_Your assignment:_
Filter the listing below down to the lines holding the word "rise", and copy those lines.

Start of Data shown

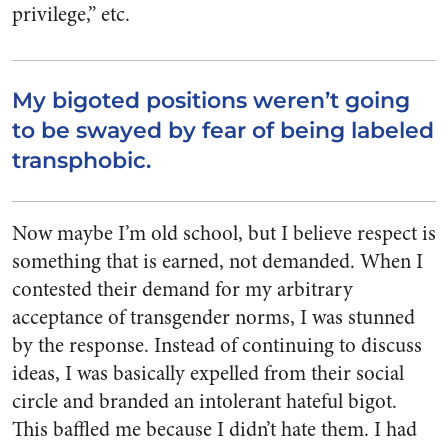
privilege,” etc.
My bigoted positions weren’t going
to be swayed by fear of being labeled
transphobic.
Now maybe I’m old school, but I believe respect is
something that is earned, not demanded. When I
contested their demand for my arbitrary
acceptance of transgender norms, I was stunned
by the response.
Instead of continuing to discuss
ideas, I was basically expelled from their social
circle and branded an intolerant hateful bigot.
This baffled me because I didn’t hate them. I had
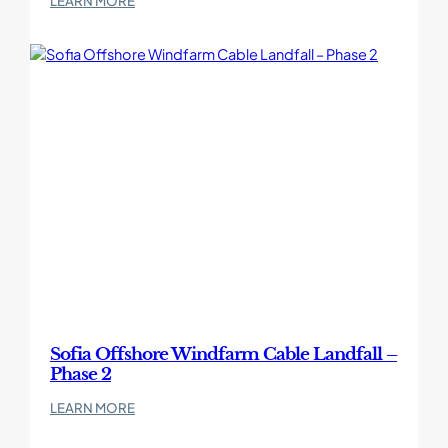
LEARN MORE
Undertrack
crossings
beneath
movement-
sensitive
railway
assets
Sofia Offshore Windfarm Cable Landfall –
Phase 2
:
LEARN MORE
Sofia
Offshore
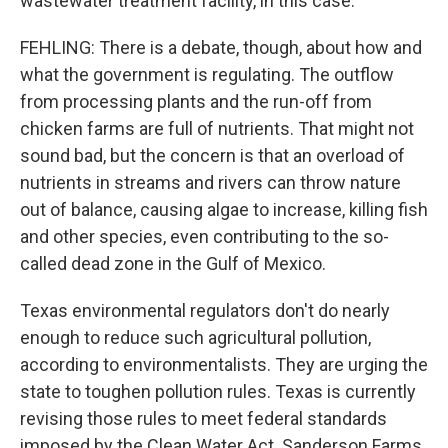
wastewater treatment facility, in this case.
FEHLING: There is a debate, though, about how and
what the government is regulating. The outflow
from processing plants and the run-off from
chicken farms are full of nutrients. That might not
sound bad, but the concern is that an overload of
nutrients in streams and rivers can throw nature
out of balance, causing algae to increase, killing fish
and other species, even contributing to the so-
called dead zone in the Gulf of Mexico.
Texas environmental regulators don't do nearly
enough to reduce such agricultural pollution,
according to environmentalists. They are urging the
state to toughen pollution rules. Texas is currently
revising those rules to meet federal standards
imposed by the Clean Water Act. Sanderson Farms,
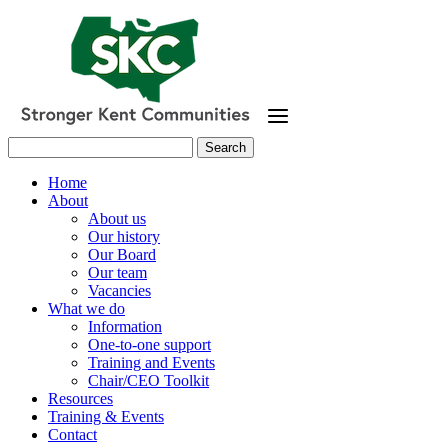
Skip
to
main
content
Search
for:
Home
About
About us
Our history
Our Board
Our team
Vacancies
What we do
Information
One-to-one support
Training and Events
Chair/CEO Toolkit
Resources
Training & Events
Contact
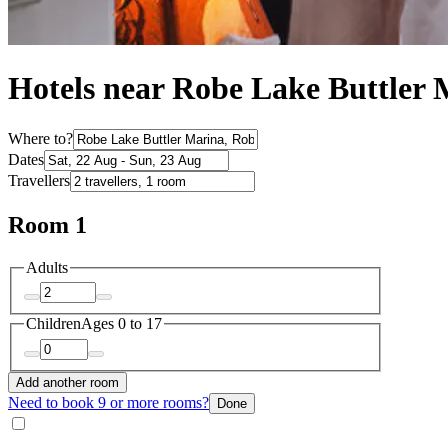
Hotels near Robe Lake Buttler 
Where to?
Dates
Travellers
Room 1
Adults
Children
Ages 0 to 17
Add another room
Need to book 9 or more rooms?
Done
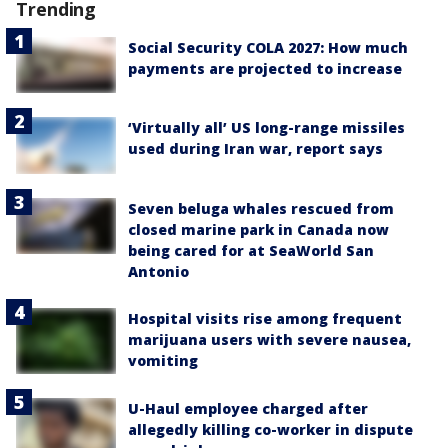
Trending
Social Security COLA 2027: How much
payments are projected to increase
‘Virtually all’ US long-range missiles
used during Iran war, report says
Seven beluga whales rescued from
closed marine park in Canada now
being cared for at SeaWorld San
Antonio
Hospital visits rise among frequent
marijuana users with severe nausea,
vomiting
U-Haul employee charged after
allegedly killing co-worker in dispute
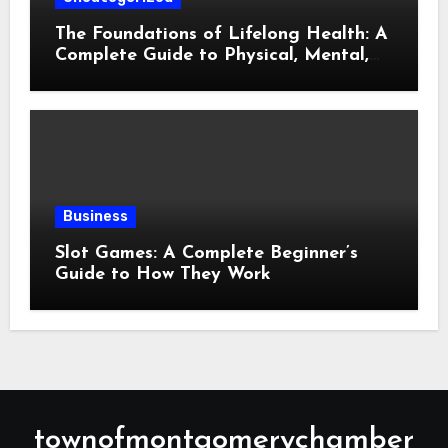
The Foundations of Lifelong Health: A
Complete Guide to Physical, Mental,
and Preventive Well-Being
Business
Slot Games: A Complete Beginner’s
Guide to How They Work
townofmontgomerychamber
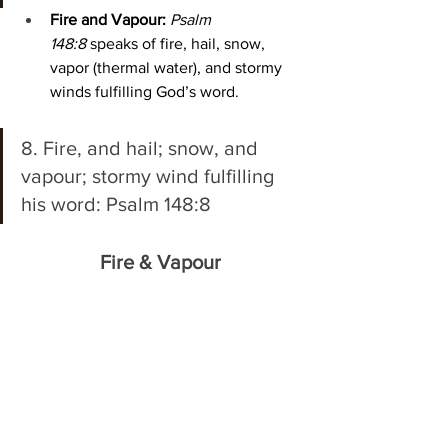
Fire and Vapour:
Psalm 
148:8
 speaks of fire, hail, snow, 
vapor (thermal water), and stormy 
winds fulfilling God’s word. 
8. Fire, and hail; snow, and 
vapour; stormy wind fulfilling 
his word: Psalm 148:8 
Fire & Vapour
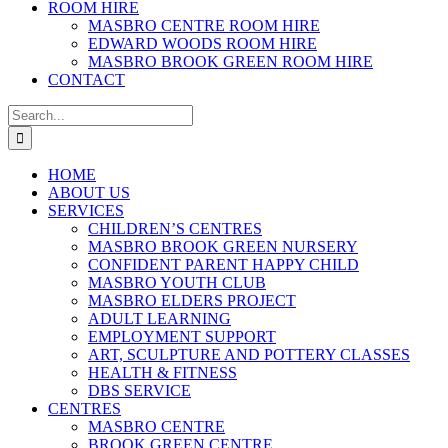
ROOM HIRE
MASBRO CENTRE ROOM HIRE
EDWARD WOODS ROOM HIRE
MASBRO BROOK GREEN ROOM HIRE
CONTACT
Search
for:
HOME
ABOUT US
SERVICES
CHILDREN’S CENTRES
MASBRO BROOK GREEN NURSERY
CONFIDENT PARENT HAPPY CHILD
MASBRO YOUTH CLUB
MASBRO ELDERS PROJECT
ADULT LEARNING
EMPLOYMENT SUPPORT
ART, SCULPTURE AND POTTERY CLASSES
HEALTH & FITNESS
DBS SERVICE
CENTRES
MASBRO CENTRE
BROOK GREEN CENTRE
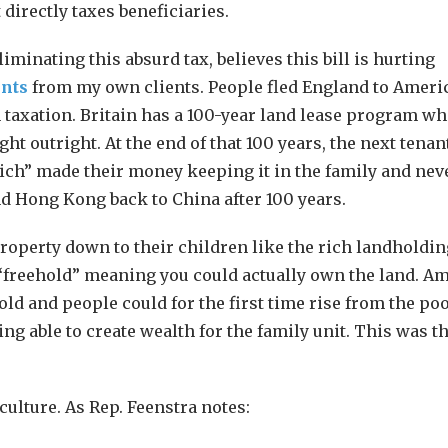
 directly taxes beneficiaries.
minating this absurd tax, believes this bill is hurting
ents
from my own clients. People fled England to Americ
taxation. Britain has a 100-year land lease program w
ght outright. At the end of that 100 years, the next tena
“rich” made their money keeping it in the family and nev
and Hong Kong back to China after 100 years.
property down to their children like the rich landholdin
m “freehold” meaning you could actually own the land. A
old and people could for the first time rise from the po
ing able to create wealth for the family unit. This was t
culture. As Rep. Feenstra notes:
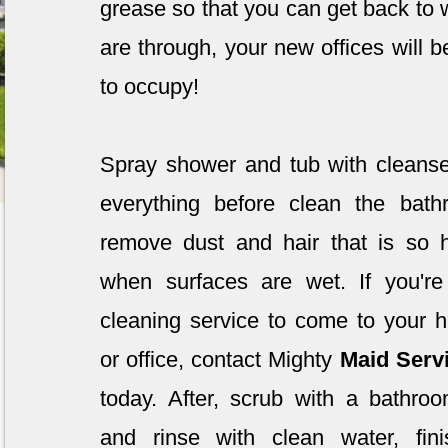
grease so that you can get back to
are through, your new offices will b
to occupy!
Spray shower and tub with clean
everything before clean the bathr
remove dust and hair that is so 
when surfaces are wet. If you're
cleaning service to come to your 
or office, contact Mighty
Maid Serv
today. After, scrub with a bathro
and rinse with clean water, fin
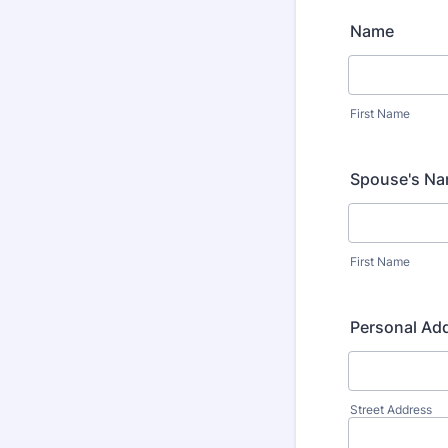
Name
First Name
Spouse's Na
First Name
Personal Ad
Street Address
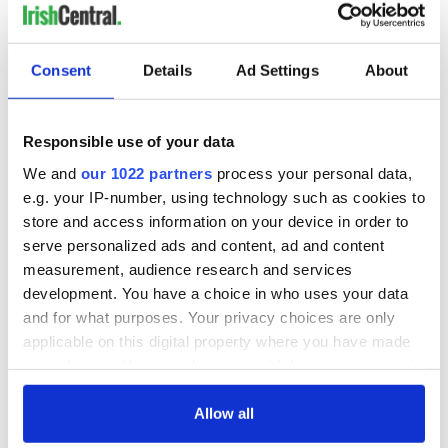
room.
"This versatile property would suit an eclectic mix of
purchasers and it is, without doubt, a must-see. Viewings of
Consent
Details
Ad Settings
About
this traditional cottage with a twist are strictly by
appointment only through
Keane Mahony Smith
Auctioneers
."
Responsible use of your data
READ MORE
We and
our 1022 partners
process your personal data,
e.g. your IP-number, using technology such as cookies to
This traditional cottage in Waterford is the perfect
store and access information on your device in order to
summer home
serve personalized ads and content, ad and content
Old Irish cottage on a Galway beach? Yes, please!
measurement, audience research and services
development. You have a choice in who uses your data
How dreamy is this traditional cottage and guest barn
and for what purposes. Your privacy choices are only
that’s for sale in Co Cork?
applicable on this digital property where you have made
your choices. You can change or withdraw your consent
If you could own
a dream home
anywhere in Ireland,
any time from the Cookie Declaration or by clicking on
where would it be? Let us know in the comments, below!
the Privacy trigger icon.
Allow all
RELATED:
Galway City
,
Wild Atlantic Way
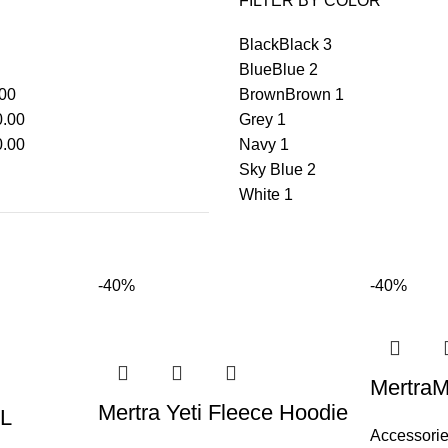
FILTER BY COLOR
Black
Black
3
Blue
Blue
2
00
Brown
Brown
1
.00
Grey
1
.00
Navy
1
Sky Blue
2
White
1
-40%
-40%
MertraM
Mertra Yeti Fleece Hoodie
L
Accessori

End of Data shown
Start of Data shown

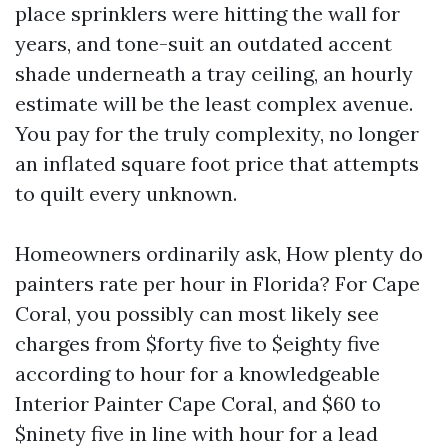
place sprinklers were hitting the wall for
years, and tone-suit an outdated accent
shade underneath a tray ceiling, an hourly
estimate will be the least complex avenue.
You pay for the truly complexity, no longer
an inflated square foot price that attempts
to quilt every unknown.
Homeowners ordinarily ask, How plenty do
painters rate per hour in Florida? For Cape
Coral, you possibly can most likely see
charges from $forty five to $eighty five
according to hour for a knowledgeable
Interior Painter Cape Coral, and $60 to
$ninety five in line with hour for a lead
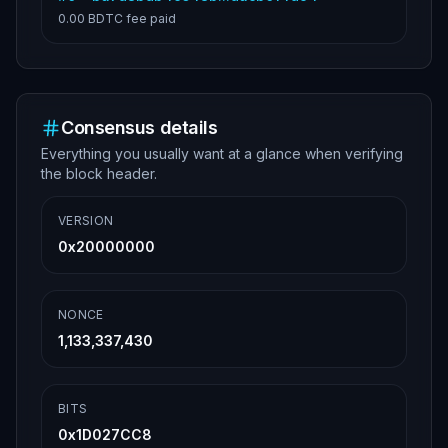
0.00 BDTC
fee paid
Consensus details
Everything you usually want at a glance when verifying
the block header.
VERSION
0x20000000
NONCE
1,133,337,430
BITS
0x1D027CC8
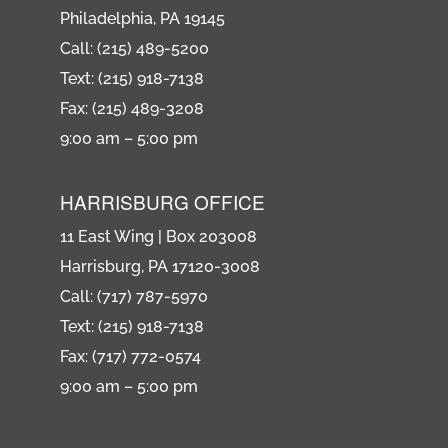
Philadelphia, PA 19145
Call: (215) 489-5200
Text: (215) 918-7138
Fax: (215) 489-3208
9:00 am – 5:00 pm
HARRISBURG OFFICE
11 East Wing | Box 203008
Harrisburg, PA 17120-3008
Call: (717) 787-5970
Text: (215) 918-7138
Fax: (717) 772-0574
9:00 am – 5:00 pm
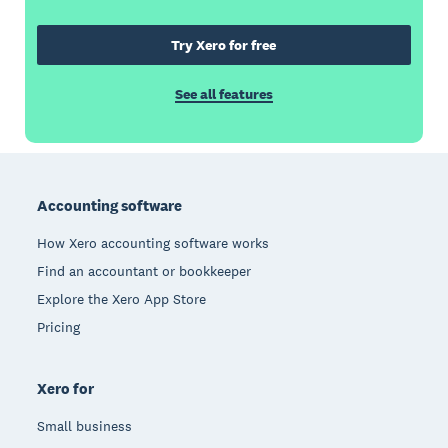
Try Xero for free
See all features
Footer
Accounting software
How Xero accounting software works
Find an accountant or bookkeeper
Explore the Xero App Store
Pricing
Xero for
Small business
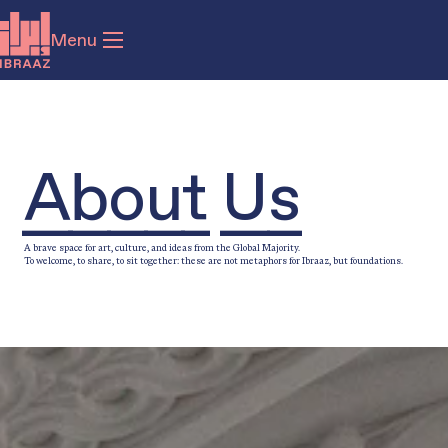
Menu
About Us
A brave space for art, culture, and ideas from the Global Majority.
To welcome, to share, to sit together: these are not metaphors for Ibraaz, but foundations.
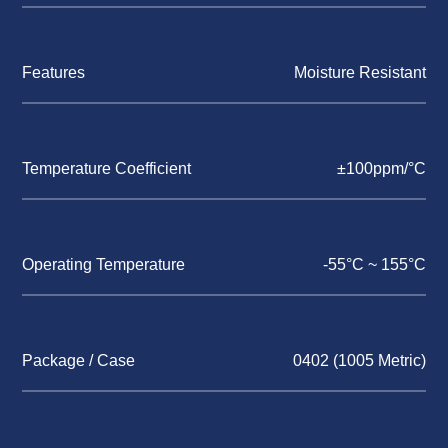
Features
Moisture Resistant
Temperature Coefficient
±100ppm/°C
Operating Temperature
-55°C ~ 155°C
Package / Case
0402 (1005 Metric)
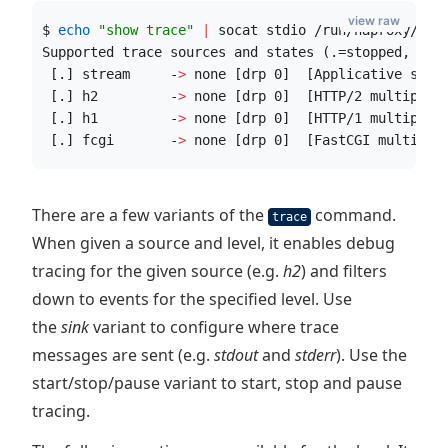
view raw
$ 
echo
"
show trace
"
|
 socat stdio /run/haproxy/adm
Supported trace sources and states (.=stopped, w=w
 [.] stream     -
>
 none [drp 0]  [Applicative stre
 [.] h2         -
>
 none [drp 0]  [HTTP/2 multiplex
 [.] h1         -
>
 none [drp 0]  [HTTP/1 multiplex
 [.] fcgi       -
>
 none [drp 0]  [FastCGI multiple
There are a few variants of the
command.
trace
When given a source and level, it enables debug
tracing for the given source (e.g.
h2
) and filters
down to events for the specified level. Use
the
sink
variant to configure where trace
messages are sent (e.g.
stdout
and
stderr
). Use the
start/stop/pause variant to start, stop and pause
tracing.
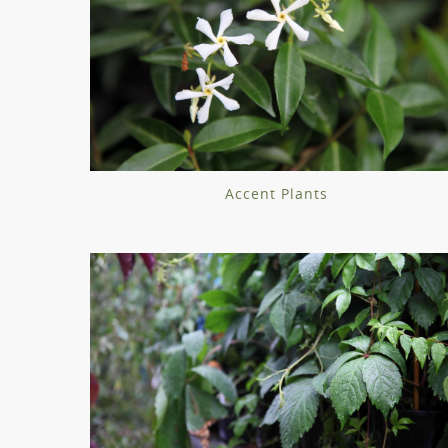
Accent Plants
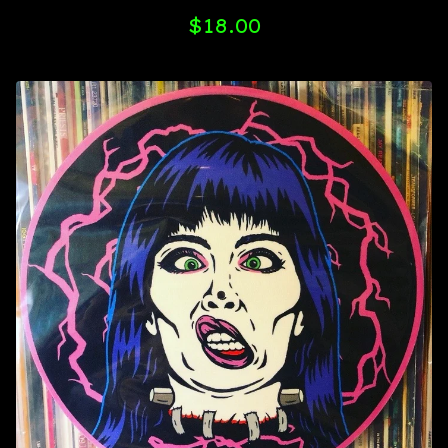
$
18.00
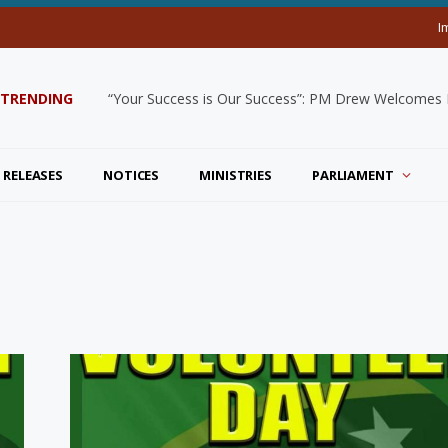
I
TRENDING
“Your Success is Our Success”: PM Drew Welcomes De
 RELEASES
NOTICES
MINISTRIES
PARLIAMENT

End of Data shown
Start of Data shown

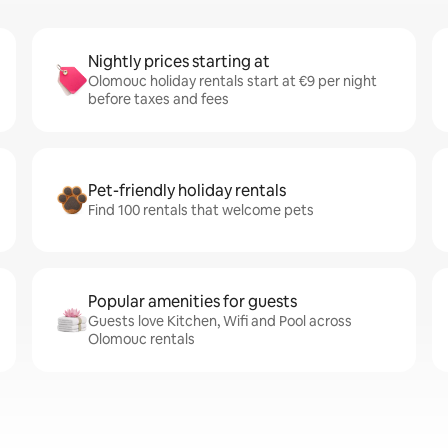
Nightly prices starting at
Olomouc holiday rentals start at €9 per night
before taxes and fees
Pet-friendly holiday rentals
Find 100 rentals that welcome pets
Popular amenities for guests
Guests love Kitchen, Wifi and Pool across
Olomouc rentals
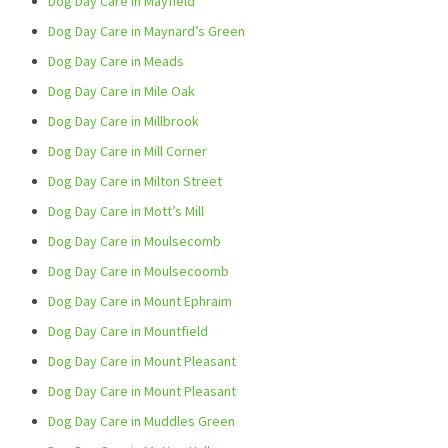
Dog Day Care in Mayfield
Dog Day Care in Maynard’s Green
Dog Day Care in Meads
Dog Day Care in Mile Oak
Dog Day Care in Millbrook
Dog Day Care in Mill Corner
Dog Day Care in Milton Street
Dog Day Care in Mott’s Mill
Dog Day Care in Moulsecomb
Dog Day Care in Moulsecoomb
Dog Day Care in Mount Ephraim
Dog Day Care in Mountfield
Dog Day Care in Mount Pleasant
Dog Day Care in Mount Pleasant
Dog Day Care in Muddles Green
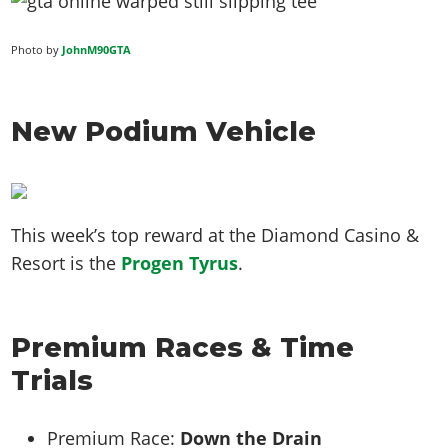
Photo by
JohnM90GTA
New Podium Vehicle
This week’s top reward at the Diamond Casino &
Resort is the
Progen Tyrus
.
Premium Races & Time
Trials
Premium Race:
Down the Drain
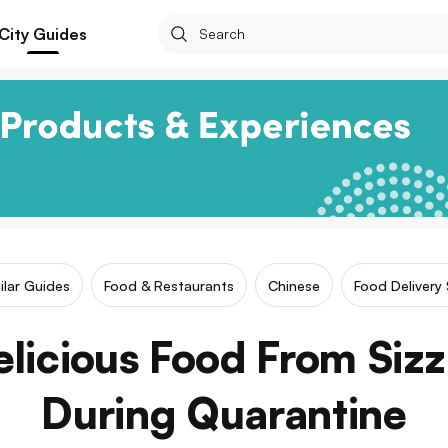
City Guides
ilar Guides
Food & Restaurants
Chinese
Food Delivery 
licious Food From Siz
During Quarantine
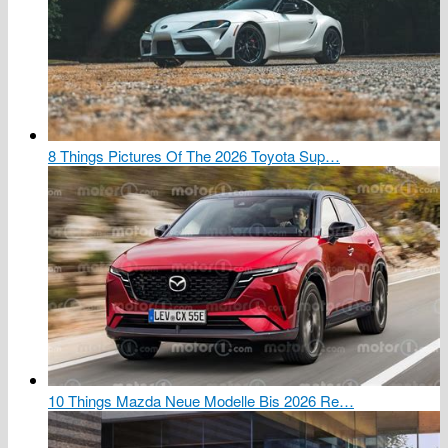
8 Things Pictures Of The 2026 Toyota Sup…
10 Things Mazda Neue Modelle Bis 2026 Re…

End of Data shown

_Response:_
Hospital visits rise among frequent
old and people could for the first time rise from the po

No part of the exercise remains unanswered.